The National Adult Literacy Agency (NALA) reported an additional 1,000 calls to its freephone support service in the last 12 months, a 44 per cent increase on the same period in the previous year.
NALA said the increase was a direct result of the Covid-19 pandemic.
Many of the callers were people who had just lost their jobs, parents who struggled with understanding information while home-schooling and older people who wanted help using technology to stay in touch with family.
Details of the calls were announced at NALA’s AGM on Saturday, April 24th:
The most common reasons for calling the agency's freephone were:
- People who had just lost their job.
- Parents and guardians struggling to understand information from schools.
- Problems with paying bills online or online shopping.
- Help with reading information that came in the post.
- Older people who need help with using FaceTime to stay in touch with loved ones.
- Difficulty filling out forms, such as social welfare and carers forms.
- Can’t use technology and grandchildren don’t have the patience to teach them (older people cocooning).

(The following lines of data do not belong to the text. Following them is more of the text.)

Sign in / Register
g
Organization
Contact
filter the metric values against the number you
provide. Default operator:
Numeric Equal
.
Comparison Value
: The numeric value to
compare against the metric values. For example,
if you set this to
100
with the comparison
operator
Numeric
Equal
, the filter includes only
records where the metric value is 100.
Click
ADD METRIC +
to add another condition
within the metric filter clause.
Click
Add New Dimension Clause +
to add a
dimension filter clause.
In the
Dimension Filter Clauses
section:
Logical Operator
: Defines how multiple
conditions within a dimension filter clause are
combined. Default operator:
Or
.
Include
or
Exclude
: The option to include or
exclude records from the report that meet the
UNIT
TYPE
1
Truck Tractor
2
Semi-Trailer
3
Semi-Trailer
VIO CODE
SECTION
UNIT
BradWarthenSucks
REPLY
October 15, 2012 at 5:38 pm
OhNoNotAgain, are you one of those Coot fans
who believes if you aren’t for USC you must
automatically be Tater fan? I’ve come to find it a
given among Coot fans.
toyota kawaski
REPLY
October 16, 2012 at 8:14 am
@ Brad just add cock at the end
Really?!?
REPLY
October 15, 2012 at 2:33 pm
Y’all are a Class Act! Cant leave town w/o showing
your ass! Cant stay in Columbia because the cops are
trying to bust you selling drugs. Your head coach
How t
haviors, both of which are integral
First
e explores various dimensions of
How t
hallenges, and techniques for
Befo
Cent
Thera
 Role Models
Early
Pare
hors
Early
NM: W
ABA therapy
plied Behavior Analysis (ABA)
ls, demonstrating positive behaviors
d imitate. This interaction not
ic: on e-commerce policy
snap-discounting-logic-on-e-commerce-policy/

NALA freephone operator Jennifer Dowling said: “A lot of callers during the lockdown rang us as they were reflecting on their own life. They were suddenly out of work and had more time on their hands. They felt very different to their family and friends who could all work from home. When the pandemic happened, and they lost their jobs instantly it felt like their lives came to a sudden full-stop.”
Ms Dowling added: “This happened to people in all age groups and they were annoyed and depressed that they were being left behind. We spent a lot of time on these calls as they needed to know someone was listening and we took the time to talk to them and discuss what options they would have if they wanted to return to education.”

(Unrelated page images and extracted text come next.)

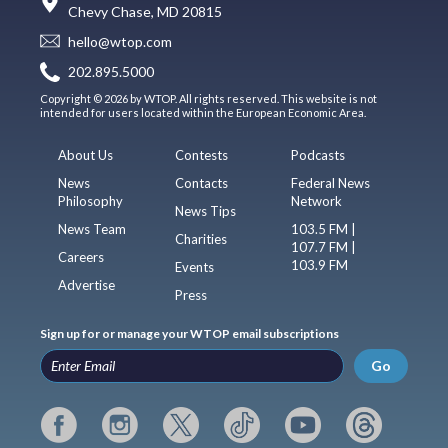
Chevy Chase, MD 20815
hello@wtop.com
202.895.5000
Copyright © 2026 by WTOP. All rights reserved. This website is not
intended for users located within the European Economic Area.
About Us
Contests
Podcasts
News
Contacts
Federal News
Philosophy
Network
News Tips
News Team
103.5 FM |
Charities
107.7 FM |
Careers
103.9 FM
Events
Advertise
Press
Sign up for or manage your WTOP email subscriptions
Go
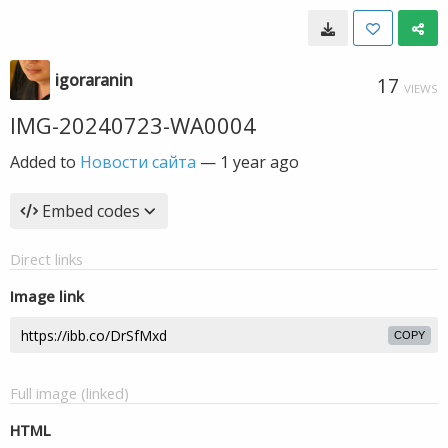
igoraranin
17
VIEWS
IMG-20240723-WA0004
Added to
Новости сайта
—
1 year ago
Embed codes
Direct links
Image link
COPY
Full image (linked)
HTML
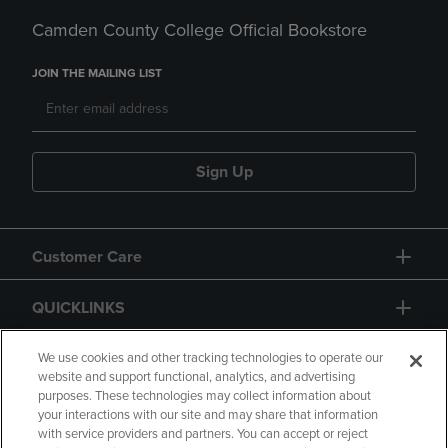
Camden County College Official Bookstore
JOIN THE MAILING LIST
Sign Up
Customer Care
QUICKLINKS
GIFT CARD
We use cookies and other tracking technologies to operate our
website and support functional, analytics, and advertising
purposes. These technologies may collect information about
your interactions with our site and may share that information
with service providers and partners. You can accept or reject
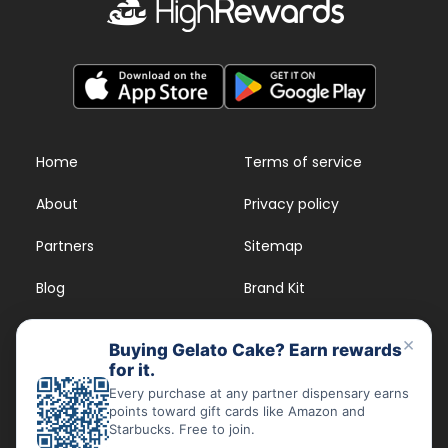
Home
Terms of service
About
Privacy policy
Partners
Sitemap
Blog
Brand Kit
Strains
FAQs
×
Buying Gelato Cake? Earn rewards
for it.
Dispensary Rewards
App
Every purchase at any partner dispensary earns
points toward gift cards like Amazon and
FAQs
Starbucks. Free to join.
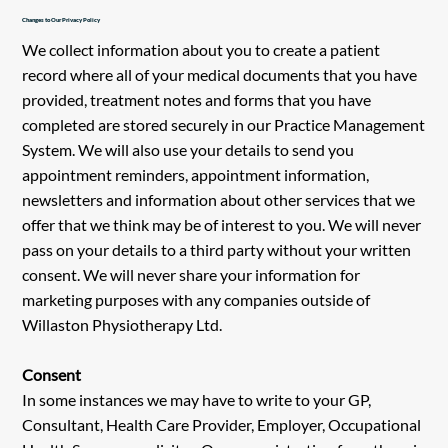
Changes to Our Privacy Policy
We collect information about you to create a patient
record where all of your medical documents that you have
provided, treatment notes and forms that you have
completed are stored securely in our Practice Management
System. We will also use your details to send you
appointment reminders, appointment information,
newsletters and information about other services that we
offer that we think may be of interest to you. We will never
pass on your details to a third party without your written
consent. We will never share your information for
marketing purposes with any companies outside of
Willaston Physiotherapy Ltd.
Consent
In some instances we may have to write to your GP,
Consultant, Health Care Provider, Employer, Occupational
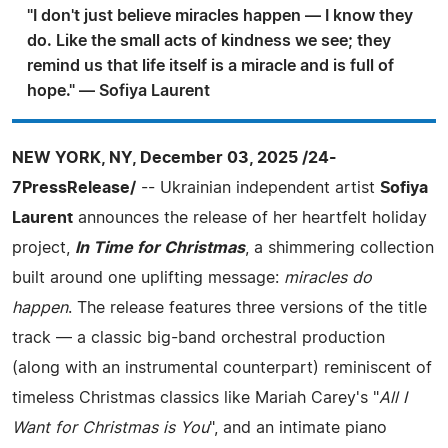
"I don't just believe miracles happen — I know they
do. Like the small acts of kindness we see; they
remind us that life itself is a miracle and is full of
hope." — Sofiya Laurent
NEW YORK, NY, December 03, 2025 /24-
7PressRelease/
-- Ukrainian independent artist
Sofiya
Laurent
announces the release of her heartfelt holiday
project,
In Time for Christmas
, a shimmering collection
built around one uplifting message:
miracles do
happen
. The release features three versions of the title
track — a classic big-band orchestral production
(along with an instrumental counterpart) reminiscent of
timeless Christmas classics like Mariah Carey's "
All I
Want for Christmas is You
", and an intimate piano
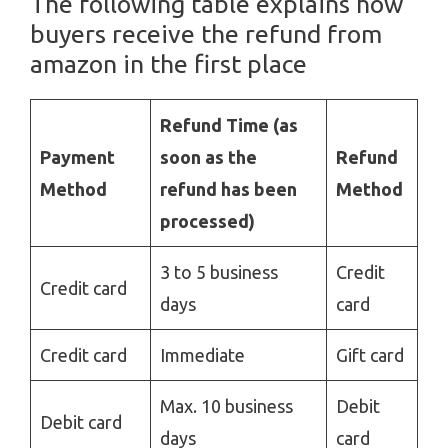
The following table
explains how
buyers receive the refund from
amazon in the first place
Refund Time (as
Payment
soon as the
Refund
Method
refund has been
Method
processed)
3 to 5 business
Credit
Credit card
days
card
Credit card
Immediate
Gift card
Max. 10 business
Debit
Debit card
days
card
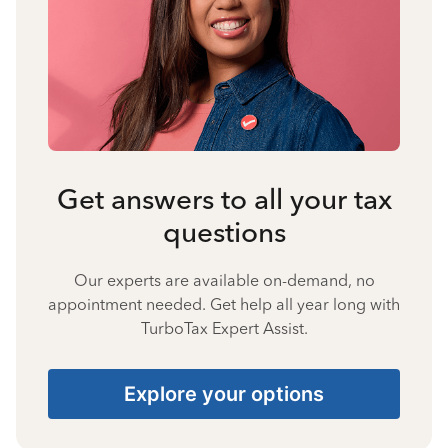
Get answers to all your tax
questions
Our experts are available on-demand, no
appointment needed. Get help all year long with
TurboTax Expert Assist.
Explore your options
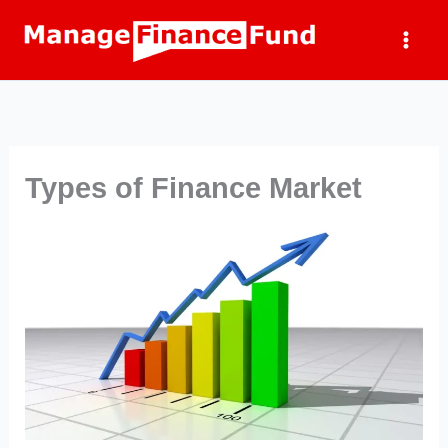
Skip
to
content
Types of Finance Market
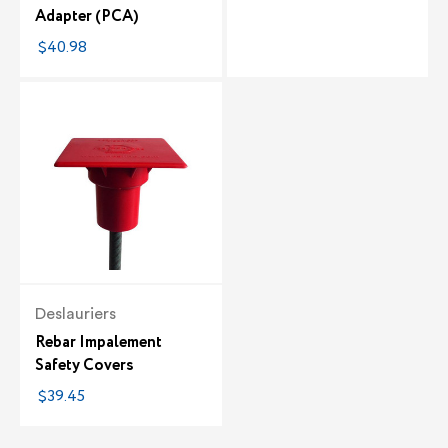
Adapter (PCA)
$40.98
Deslauriers
Rebar Impalement
Safety Covers
$39.45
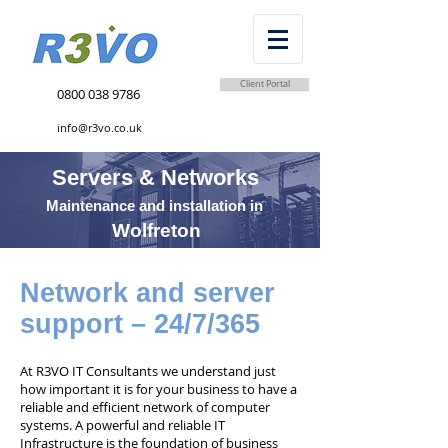
Client Portal
0800 038 9786
info@r3vo.co.uk
Servers & Networks
Maintenance and installation in
Wolfreton
Network and server
support – 24/7/365
At R3VO IT Consultants we understand just
how important it is for your business to have a
reliable and efficient network of computer
systems. A powerful and reliable IT
Infrastructure is the foundation of business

Stories of people who needed the organisation's help included a taxi driver who had hidden the fact he never learnt to read or write for years, he would tell passengers who asked gave him an address he had forgotten his glasses and ask, “can you read it out for me I can’t see it?” Being out of work due to lockdown, he thought this was the perfect time to get in touch for help.
Another example was a mother who was distressed as her son with Down Syndrome was losing his reading ability due to the closure of a centre he attends, NALA set him up with a tutor so he could continue learning online.
In total, 450 people learned over the phone with distance learning tutors in 2020 (4,882 one-to-one learning sessions completed).
Meanwhile, 1,965 people learned online through the organisation's eLearning website.
Minister for Higher Education Simon Harris said: “One in six Irish adults can’t read, or struggle with reading. This is not a figure I can live with. Next month, I will bring the first ever National Adult Literacy Strategy to government, currently being prepared by SOLAS in consultation with learners, education and training providers, and civil society groups.”
Minister Harris added: “I want to congratulate NALA on all it has achieved over the past 40 years and the real impact its work has on people’s lives. Particularly during the pandemic, NALA continued to assist people with key services which has made all the difference to quality of life for our people during a very tough time.”